■ **What is needed**
Return all lines of the data in which the string "Governance" occurs.

************

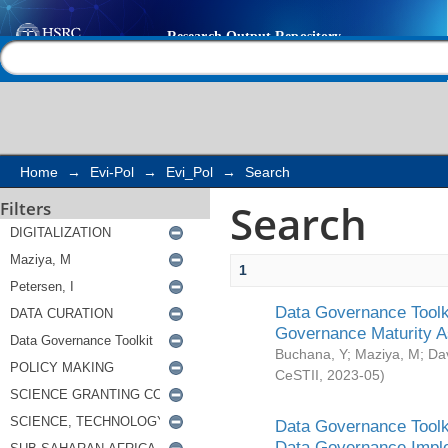
Search
Help |
Contact us
Home
→
Evi-Pol
→
Evi_Pol
→
Search
Search
Filters
1
Data Governance Toolki
Governance Maturity 
Buchana, Y
;
Maziya, M
;
Da
CeSTII
,
2023-05
)
Data Governance Toolki
Data Governance Impl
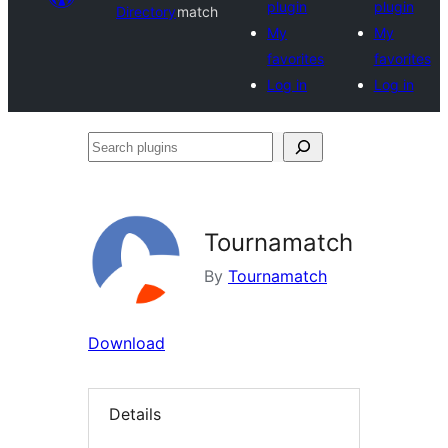
plugin
plugin
Directory
match
My
My
favorites
favorites
Log in
Log in
Search
plugins
Tournamatch
By
Tournamatch
Download
Details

************

■ **Output for this task**
Data Governance Toolki
Governance Maturity 
Data Governance Toolki
Data Governance Impl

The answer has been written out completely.